Affaibli par les guerres, l’Empire byzantin ne se releva jamais. Les Turcs prirent le contrô­le de l’Anatolie au XIVe siècle, et réduisirent l’empire à une zone autour de Constanti­nople. Les derneirs empereurs byzantins tentent d’obtenir le secours de la papauté contre les Turcs, auxquels les Byzantins paient désormais un lourd tribut. Une croisade menée par le roi de Hongrie, Sigismond, échoue en 1396. En 1444, le sultan ottoman Murat II écrase la croisade organisée à l’appel du pape Eugène IV. L’union de Rome et de Constantinople, proclamée à Florence en 1439, vient trop tard. En 1453, sans que l’Occident intervienne, le sultan Mehmet II met le siège devant Constantinople, défendue par Constantin XI. Le 29 mai au matin, la capitale de l’Empire byzantin tombe aux mains des ottomans et devient leur nouvelle capitale.

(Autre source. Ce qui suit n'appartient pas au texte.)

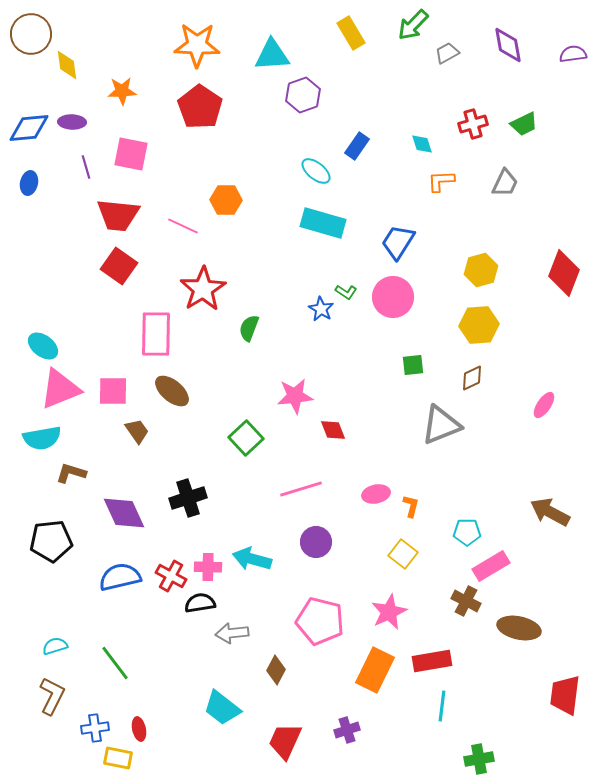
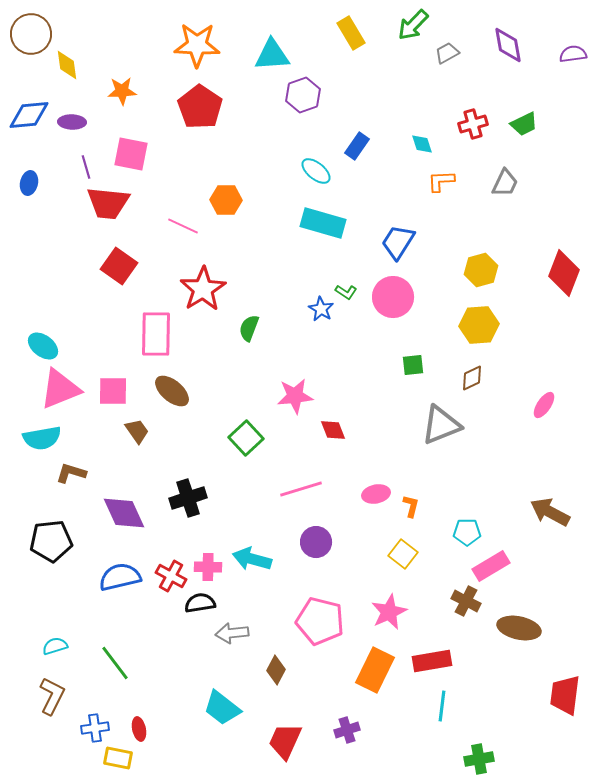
blue diamond at (29, 128): moved 13 px up
red trapezoid at (118, 215): moved 10 px left, 12 px up
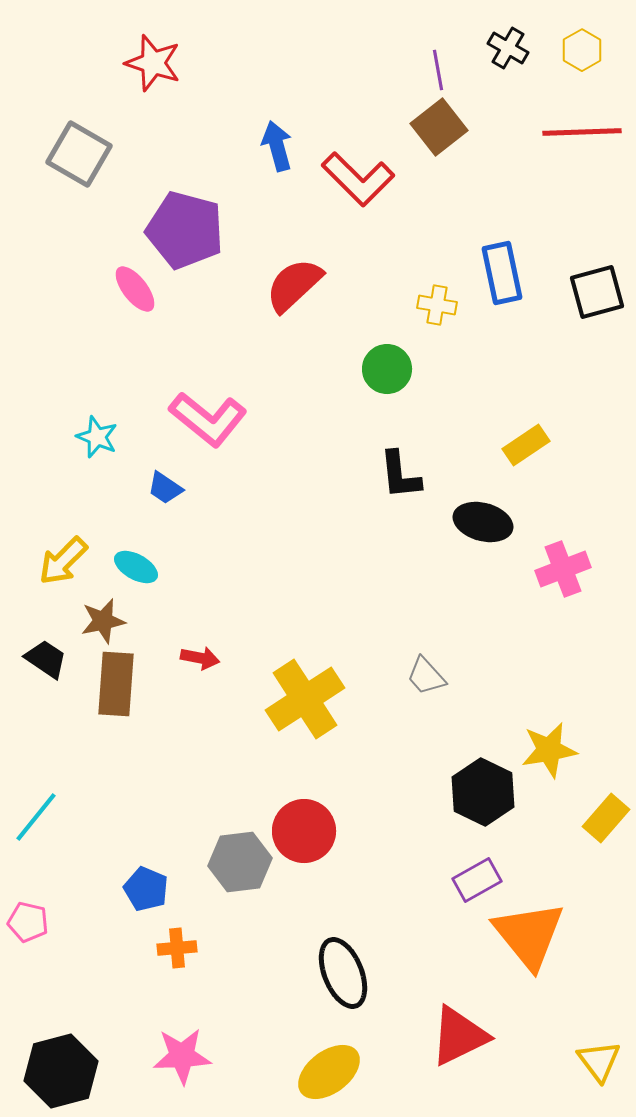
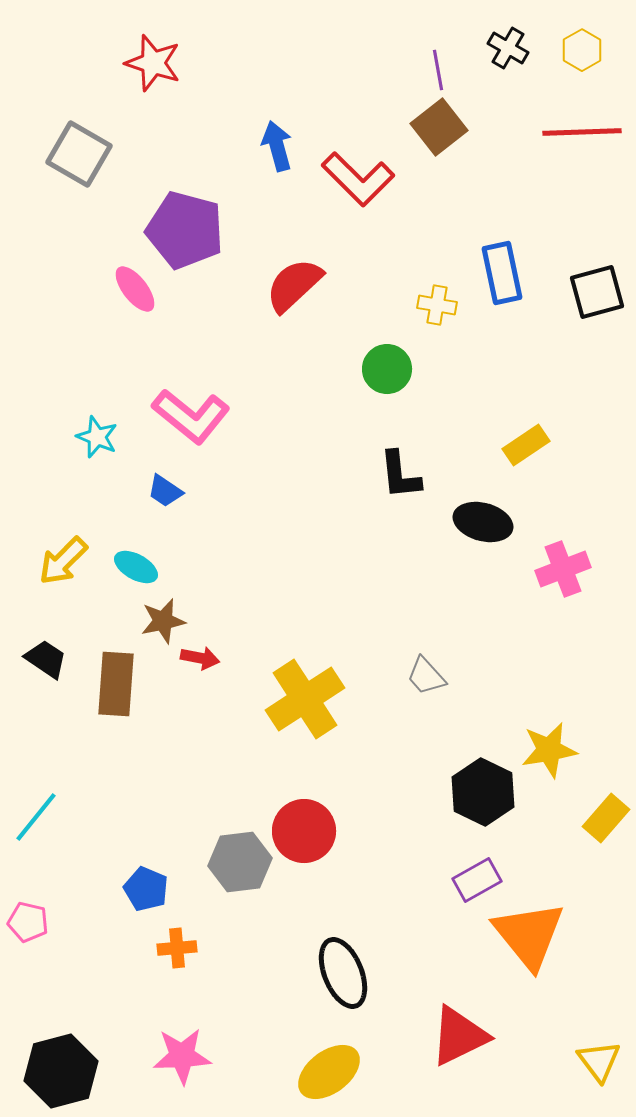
pink L-shape at (208, 419): moved 17 px left, 3 px up
blue trapezoid at (165, 488): moved 3 px down
brown star at (103, 621): moved 60 px right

L’héritage de l'Empire byzantin

notre dame de vladimir 12e s. Malgré son effondrement, l’Empire byzantin laissait un bel héritage. Alors que l’Europe occidentale était tombée dans un déclin intellectuel, il avait continué à observer les traditions culturelles de la fin de l’époque romaine. L’art, la musique, la littérature et l’architecture étaient en plein essor Les mosaïques qui décoraient ses églises étaient remarquables pour leurs couleurs éclatantes. L’histoire raconte que Vladimir de Kiev décida d’embrasser la foi orthodoxe après que son ambassadeur lui eut déclaré qu’aucune autre religion ne pourrait susciter une basilique aussi belle que celle de Sainte-Sophie.

L’influence de la culture byzantine se répandit plus largement grâce aux missionnaires grecs qui convertirent les Slaves. L’alphabet cyrillique, mis au point par deux frères, saint Cyrille et saint Méthode, est à la base de l’alphabet russe et d’autres alphabets slaves. Après la chute de Constantinople, le grand-prince russe Ivan III (1462-1505) adopta en guise d’emblème l’aigle à deux têtes byzantin en 1472. 

Les savants byzantins, qui ont visité l’Italie aux xive et xve siècles, ont exercé une vive influence sur la Renaissance italienne. L’héritage des byzantins, renouant avec le classicisme grec, tant en histoire, en littérature, en philosophie qu’en mathématiques et en astronomie, a été transmis aux savants italiens et aux Grecs résidant en Italie. 

Bibliographie

- Les Byzantins, d'andré Ducellier. Ponts Histoire, 1988.

- Histoire de Byzance, de John Julius Norwich. Tempus, 2002.

Byzance - L'Empire romain d'Orient, de Jean-Claude Cheynet. Colin, 2015.